The Supreme Court this week is expected to rule in a case that will decide whether affirmative action is legal in the U.S. The case involves admissions policies at Harvard and the University of North Carolina, a state where affirmative action has already been prohibited, offers a sense of how a national ban might play out. In 1996, California voters passed ballot Proposition 209, which banned race and gender as factors in state university admissions, as well as hiring and contracting. Zachary Bleemer has studied the impact of that ballot proposition. He's an incoming assistant professor of economics at Princeton University. He spoke with A. Martínez.

A MARTÍNEZ, HOST:

Now, Proposition 209 ended affirmative action admissions practices in California's public universities. How did that change the student makeup of those places?

ZACHARY BLEEMER: Yeah, So Berkeley and UCLA, the most selective public universities in the state, saw a declines in Black and Hispanic enrollment of about 40% immediately the year after the Proposition was implemented. There was no net change in black and Hispanic enrollment at less selective California universities because while some black and Hispanic students lost access to those schools because affirmative action ended, they also gained Black and Hispanic students from more selective schools like Berkeley and UCLA that those students could no longer get into. So you saw pretty big changes at the most selective universities but no net changes in the middle and, if anything, small increases in Black and Hispanic enrollment at the least selective public universities in the state.

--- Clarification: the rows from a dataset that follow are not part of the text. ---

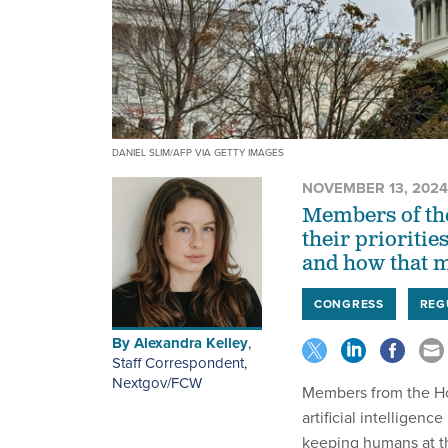
DANIEL SLIM/AFP VIA GETTY IMAGES
NOVEMBER 13, 2024
Members of the
their priorities
and how that m
CONGRESS
REG
By
Alexandra Kelley
,
Staff Correspondent,
Nextgov/FCW
Members from the Hou
artificial intelligen
keeping humans at th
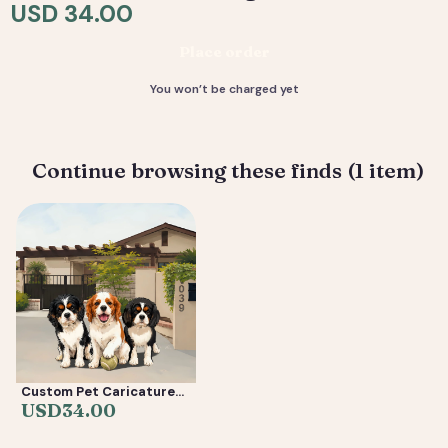
resolution files, ready to print or share.
USD 34.00
Deliverable: Digital Caricature — Print Ready File +
Place order
Social Crop. Turnaround: 2-5 business days.
You won’t be charged yet
Continue browsing these finds (1 item)
Custom Pet Caricature
from Photo —
USD
34.00
Personalized Cartoon
Dog & Cat Portrait Gift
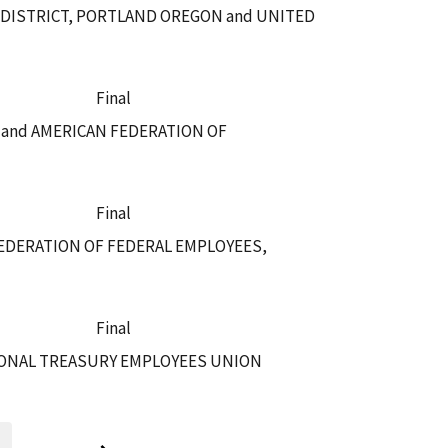
 DISTRICT, PORTLAND OREGON and UNITED
Final
E and AMERICAN FEDERATION OF
Final
EDERATION OF FEDERAL EMPLOYEES,
Final
IONAL TREASURY EMPLOYEES UNION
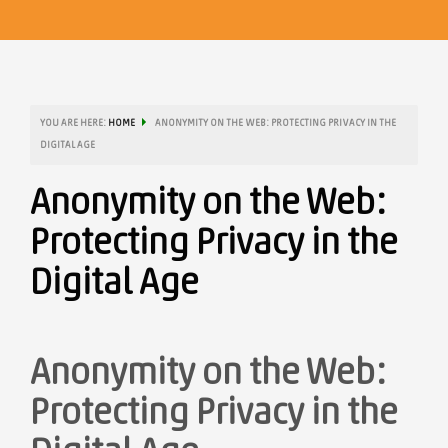
YOU ARE HERE:
HOME
ANONYMITY ON THE WEB: PROTECTING PRIVACY IN THE
DIGITAL AGE
Anonymity on the Web:
Protecting Privacy in the
Digital Age
Anonymity on the Web:
Protecting Privacy in the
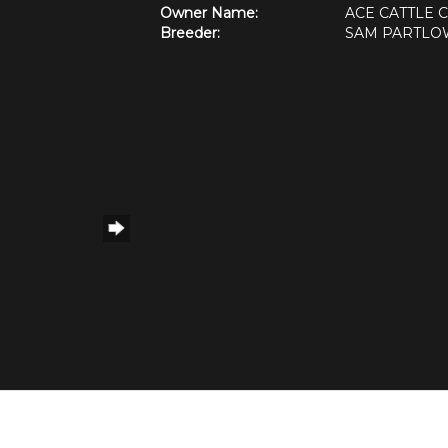
Owner Name:
ACE CATTLE
Breeder:
SAM PARTLO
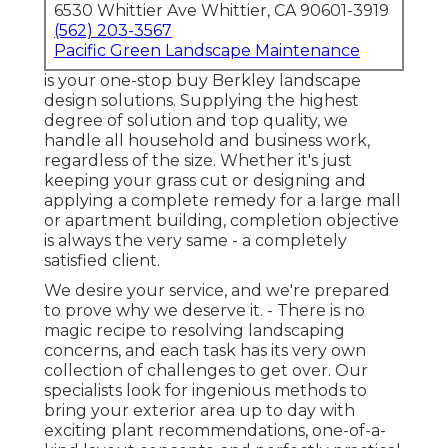
6530 Whittier Ave Whittier, CA 90601-3919
(562) 203-3567
Pacific Green Landscape Maintenance
is your one-stop buy Berkley landscape
design solutions. Supplying the highest
degree of solution and top quality, we
handle all household and business work,
regardless of the size. Whether it's just
keeping your grass cut or designing and
applying a complete remedy for a large mall
or apartment building, completion objective
is always the very same - a completely
satisfied client.
We desire your service, and we're prepared
to prove why we deserve it. - There is no
magic recipe to resolving landscaping
concerns, and each task has its very own
collection of challenges to get over. Our
specialists look for ingenious methods to
bring your exterior area up to day with
exciting plant recommendations, one-of-a-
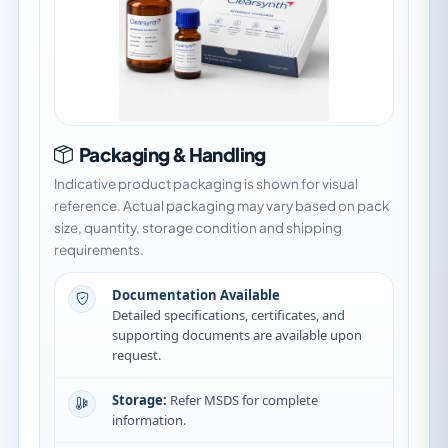
Packaging & Handling
Indicative product packaging is shown for visual
reference. Actual packaging may vary based on pack
size, quantity, storage condition and shipping
requirements.
Documentation Available
Detailed specifications, certificates, and
supporting documents are available upon
request.
Storage:
Refer MSDS for complete
information.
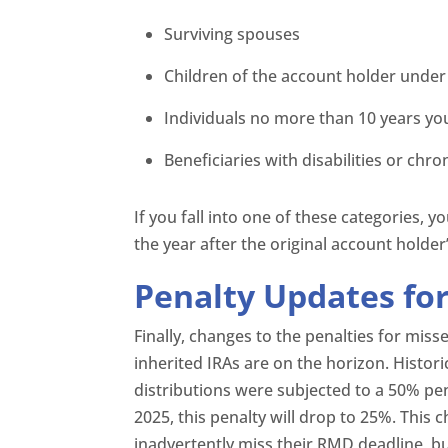
Surviving spouses
Children of the account holder under
Individuals no more than 10 years y
Beneficiaries with disabilities or chron
If you fall into one of these categories, y
the year after the original account holder
Penalty Updates fo
Finally, changes to the penalties for mi
inherited IRAs are on the horizon. Histori
distributions were subjected to a 50% pe
2025, this penalty will drop to 25%. This 
inadvertently miss their RMD deadline, b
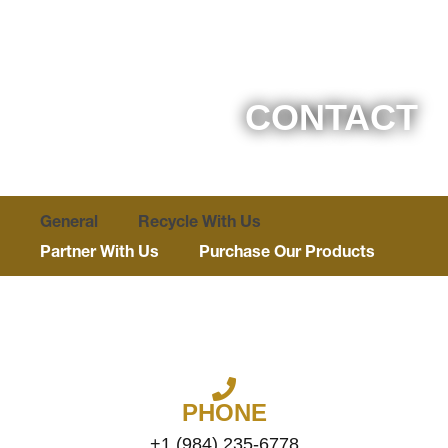
CONTACT
General
Recycle With Us
Partner With Us
Purchase Our Products
GREENVILLE, NORTH CAROLINA
PHONE
+1 (984) 235-6778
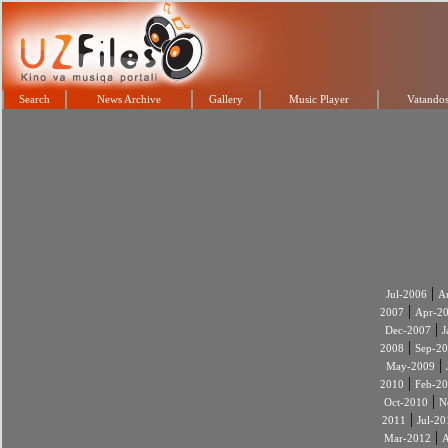
Search
News Archive
Gallery
Music Player
Vatandos
|
Jul-2006
A
|
2007
Apr-2
|
Dec-2007
J
|
2008
Sep-2
|
May-2009
|
2010
Feb-2
|
Oct-2010
N
|
2011
Jul-20
|
Mar-2012
A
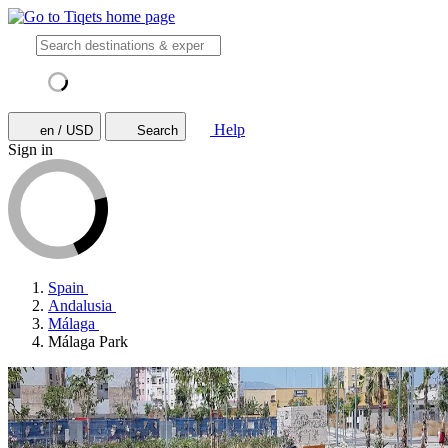
Help
en / USD
Search
Sign in
Spain
Andalusia
Málaga
Málaga Park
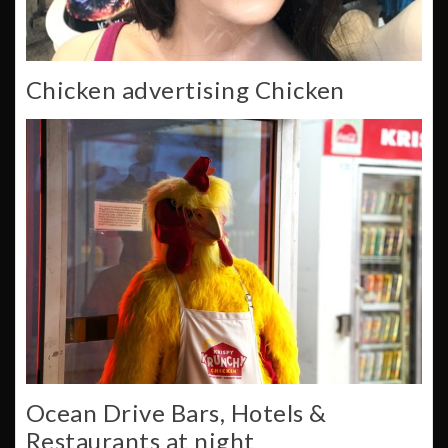
Chicken advertising Chicken
Ocean Drive Bars, Hotels &
Restaurants at night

MARTÍNEZ: So it sounds like California has served as a quarter of a century experiment on this.

BLEEMER: That's, I think, exactly right. California only banned affirmative action at public, not private, universities. But I think we can get a pretty good sense of the long-run ramifications of affirmative action bans by seeing what happened in California when that ban was implemented in 1998.

MARTÍNEZ: Now, your research goes beyond college life to long-term economic outcomes resulting from the '96 ban. What did you find?

BLEEMER: So when you compare Black and Hispanic and Native American Californians who turned 18 in 1998, one year too late for them to take advantage of the University of California's prior affirmative action policies, you see that, you know, they enroll at less selective universities because affirmative action was unavailable. And that has long-run ramifications for those students. They're less likely to earn graduate degrees. Among lower-testing students, they're less likely to ever earn an undergraduate degree at all. They're less likely to earn degrees in lucrative STEM fields. And if you follow them into the labor market, for the subsequent 15 or 20 years, they're earning about 5% lower wages than they would have earned if they'd had access to more selective universities under affirmative action.

Black and Hispanic students saw substantially poorer long-run labor market prospects as a result of losing access to these very selective universities. But there was no commensurate gain in long-run outcomes for the white and Asian students who took their place. It seems like these very selective public universities in California just provided greater value to relatively disadvantaged Black and Hispanic students who came from lower-income neighborhoods, had poorer job networks, relatively less access to otherwise successful peers, and who were thus able to better take advantage of the resources provided by these super selective universities than the white and Asian students who took their places.

MARTÍNEZ: Zach Bleemer is an incoming assistant professor of economics at Princeton University. Thanks very much.